Après avoir souligné que la « loi littoral » était une bonne loi, particulièrement moderne dans son exposé des motifs, porteur, avant l'heure, de la notion de développement durable, M. Jean-Paul Alduy, président du groupe de travail , a déploré les carences de l'Etat dans sa mise en oeuvre, et considéré que celui-ci n'avait pas été « à la hauteur de ses ambitions ». En 18 ans, a-t-il relevé, l'Etat n'a présenté qu'un seul rapport d'évaluation de la loi, alors qu'il devait, aux termes de la loi, en réaliser un chaque année. Il a également mis en exergue la faiblesse du nombre de décrets d'application publiés, l'Etat ayant même été condamné par le Conseil d'Etat en 2000 à une astreinte en raison de la non-publication du décret relatif aux communes estuariennes, et a indiqué que ce n'est que très récemment, en mars 2004, que trois décrets d'application sont parus, trois décrets restant encore à publier. Rappelant que l'Etat devait élaborer des documents de planification, notamment les schémas de mise en valeur de la mer (SMVM) et les directives territoriales d'aménagement (DTA), il a souligné que seuls un SMVM et une DTA avaient été approuvés à ce jour. Constatant que ces carences avaient conduit au développement d'une jurisprudence « à profil variable » et à une incertitude juridique très pénalisante pour les communes, notamment en raison des risques financiers encourus, il a regretté que l'Etat n'ait pas réussi à développer une « culture de gestion » sur le littoral, alors même que celui-ci apparaît aujourd'hui comme un espace fragile, convoité et confronté à des mutations majeures.

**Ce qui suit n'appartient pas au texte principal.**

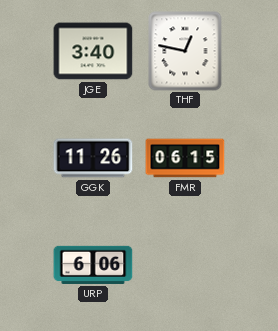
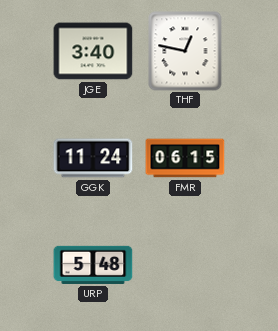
GGK: 11:26 -> 11:24
URP: 6:06 -> 5:48
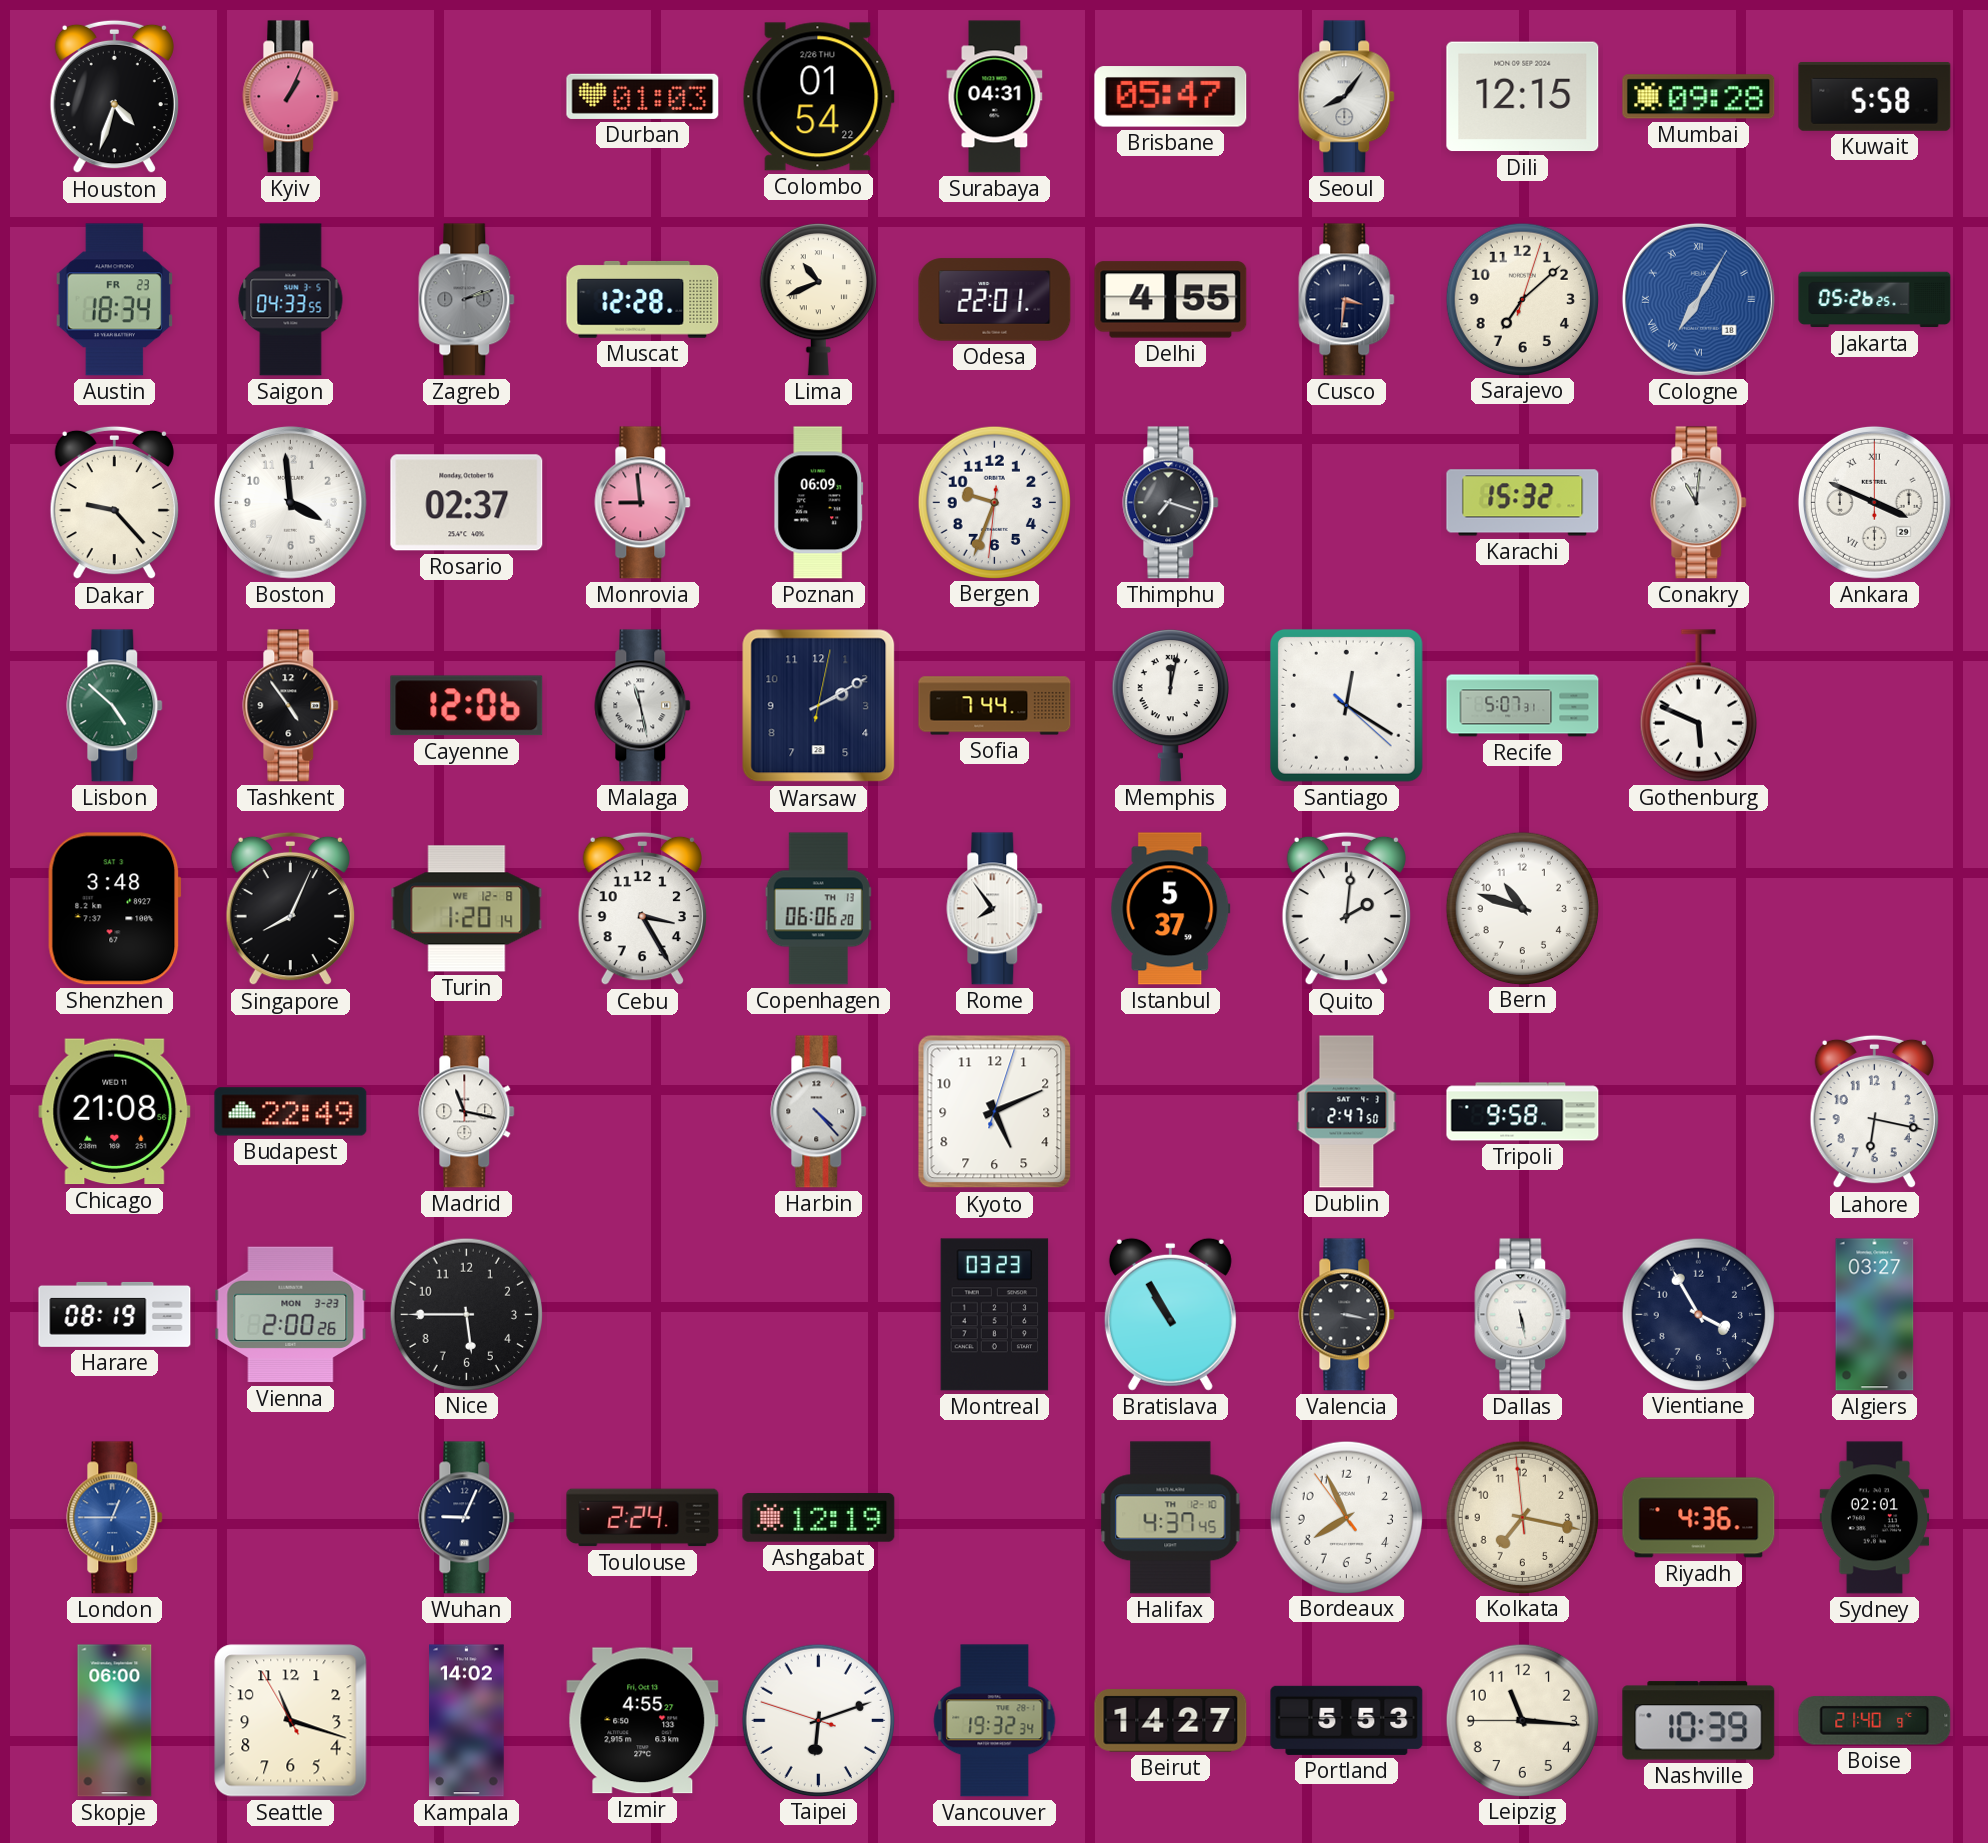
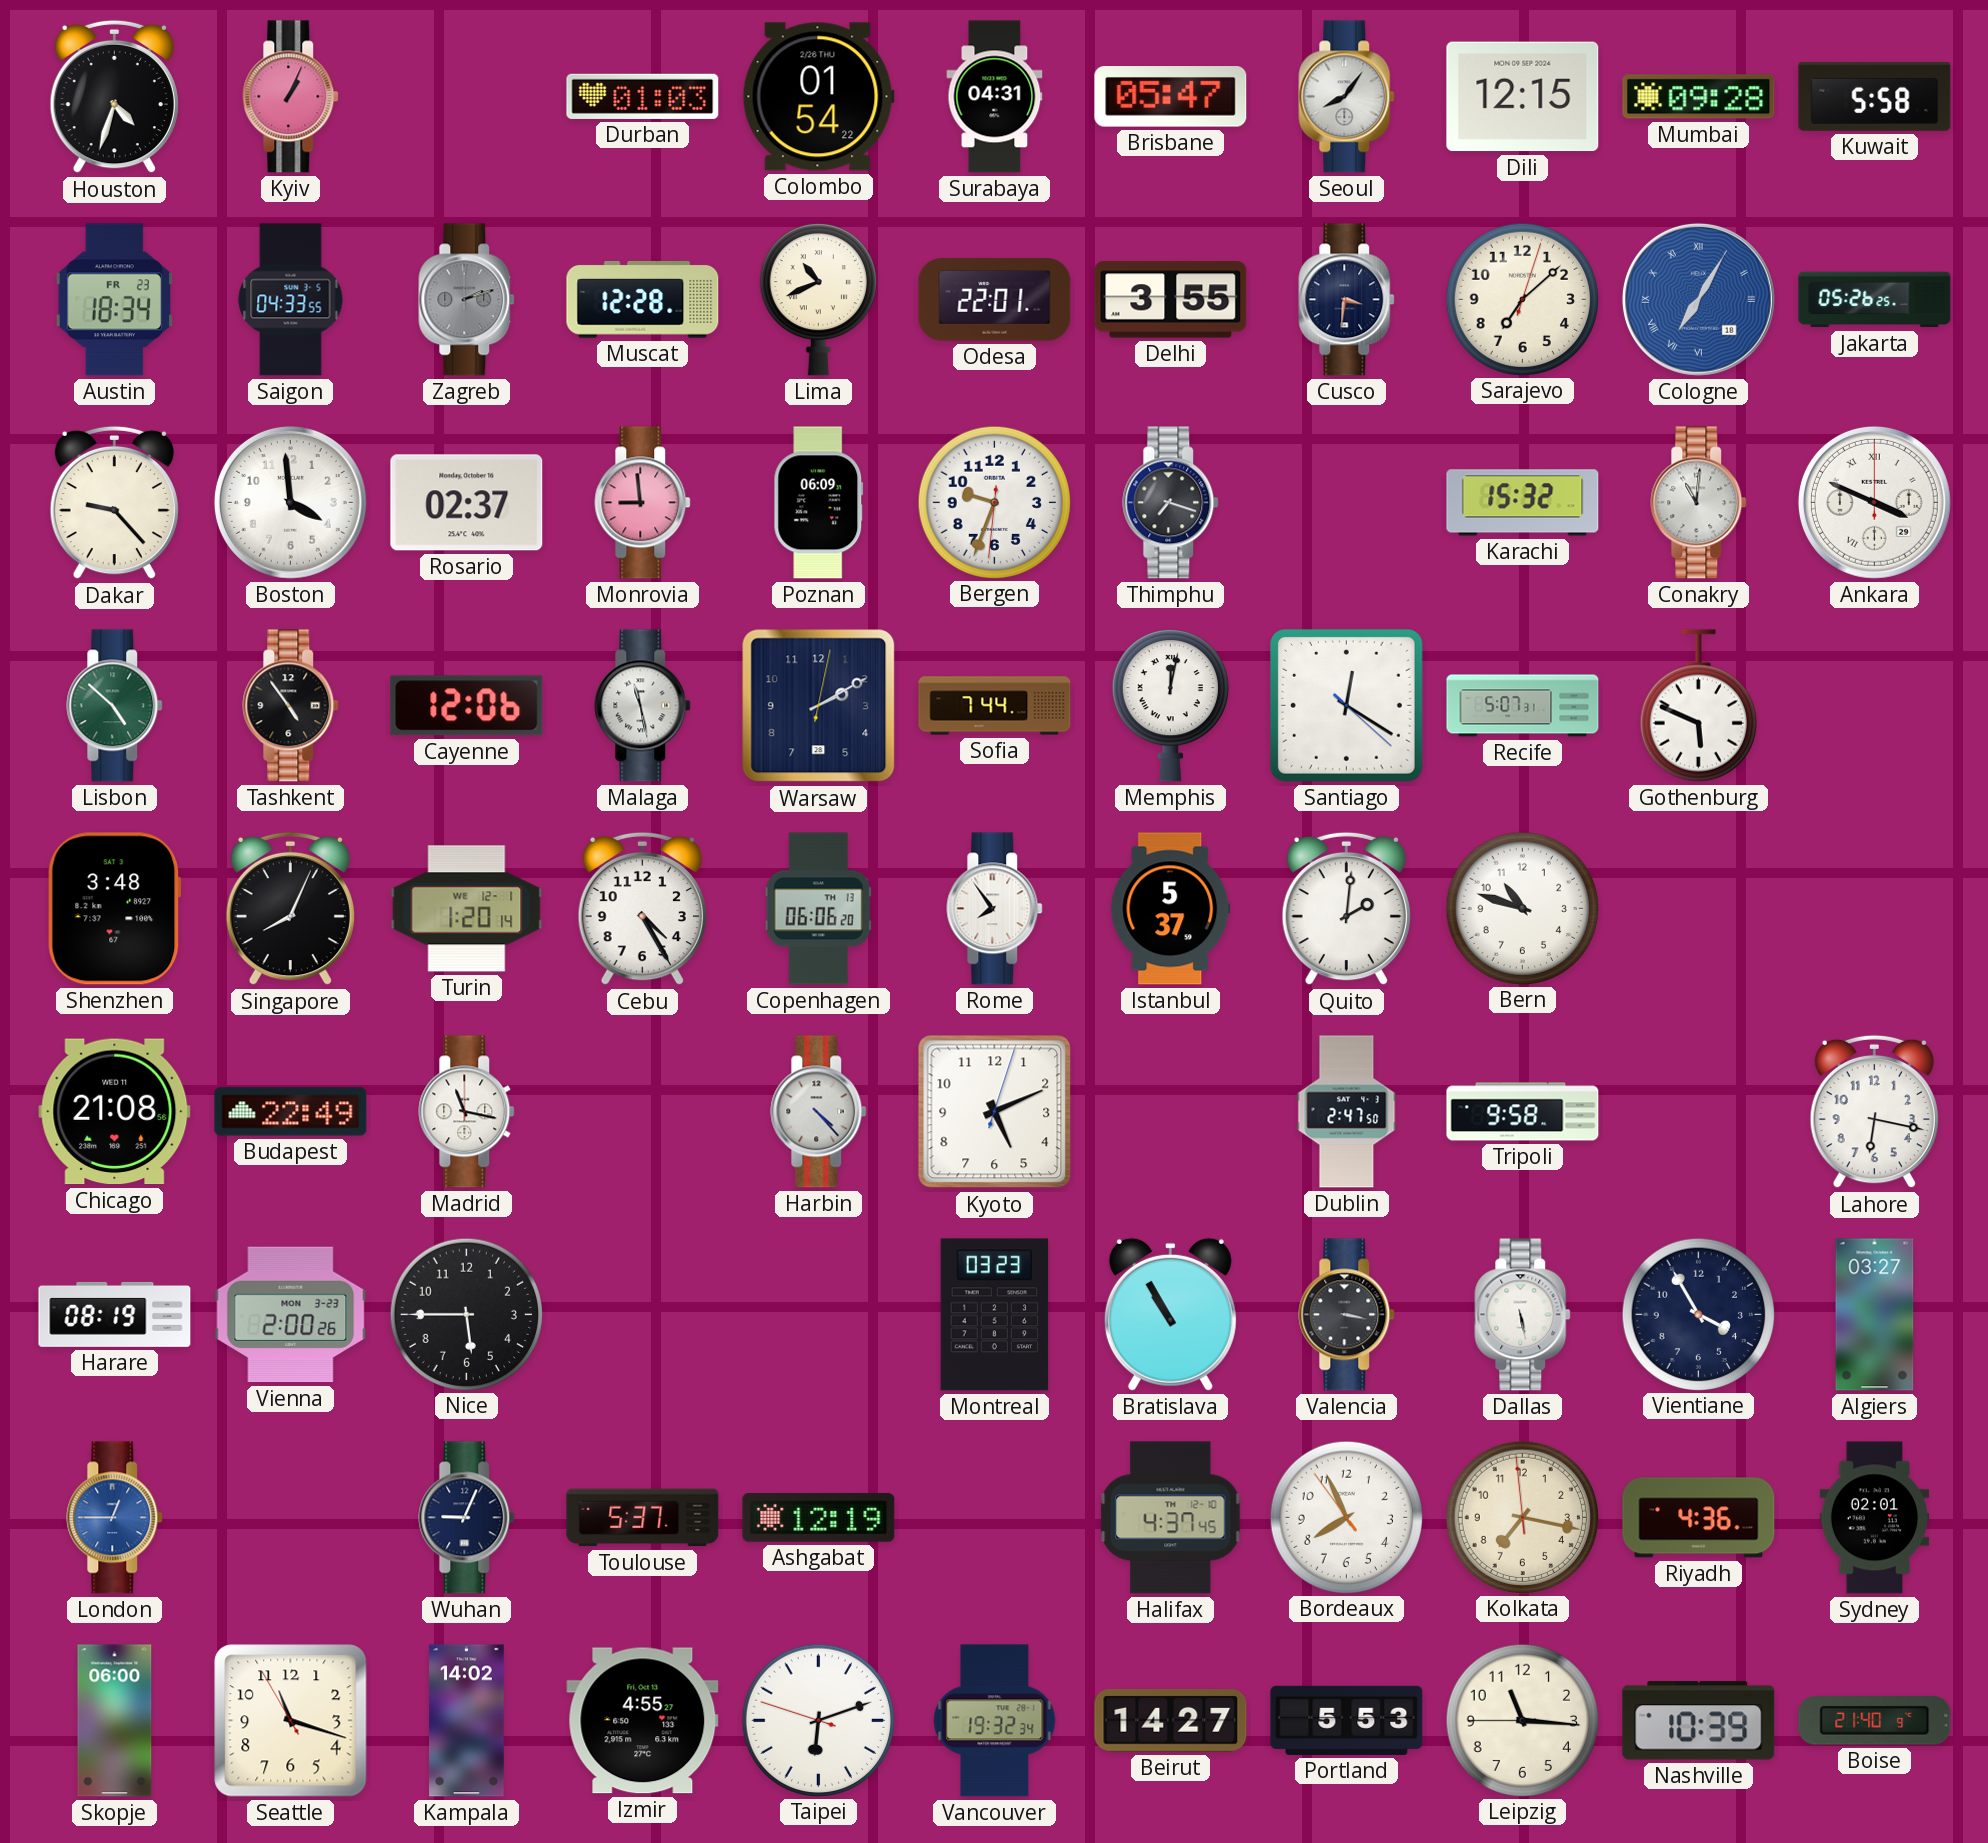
Delhi: 4:55 -> 3:55
Turin date: WE 12-8 -> WE 12-1
Cebu: 3:25 -> 4:25
Toulouse: 2:24 -> 5:37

Abordant les recommandations du rapport, M. Jean-Paul Alduy, président du groupe de travail , a estimé nécessaire d'évoluer vers une « gestion intégrée des zones côtières » et une mutualisation de l'aménagement du territoire. Précisant que cette démarche devait conduire l'ensemble des partenaires impliqués dans l'aménagement du littoral à se rassembler et à élaborer conjointement des solutions appropriées, sur le modèle de gestion adopté pour la baie de Bourgneuf, il a indiqué que le Comité interministériel pour l'aménagement et le développement du territoire consacré au littoral en septembre 2004 allait lancer un appel à projets de gestion intégrée de la zone côtière. Après avoir insisté sur la nécessité de mutualiser les expériences et les moyens pour moderniser l'application de la « loi littoral », il a souligné que, dans cette perspective, les schémas de cohérence territoriale (SCOT) devaient devenir le document unique de référence pour l'aménagement du littoral, afin de permettre plus de souplesse, de précision et d'efficacité dans l'application de la loi. Pour cela, a-t-il indiqué, ces documents doivent désormais pouvoir comporter un volet maritime, afin de pallier l'insuffisance des SMVM, qu'il convient, dès lors, de supprimer. Rappelant que les SCOT sont élaborés par un syndicat intercommunal, il a relevé que cette structure, pérenne, permettrait d'évaluer dans le temps les effets du document.

S'agissant des décrets d'application, il a estimé indispensable une parution rapide du décret relatif aux concessions de plage et de celui relatif à la reconstruction des bâtiments dans la bande des cent mètres. Insistant à nouveau sur le décalage entre la qualité de la « loi littoral » et la faillite de l'Etat dans sa mise en oeuvre, il a émis le souhait d'une meilleure responsabilisation des élus locaux.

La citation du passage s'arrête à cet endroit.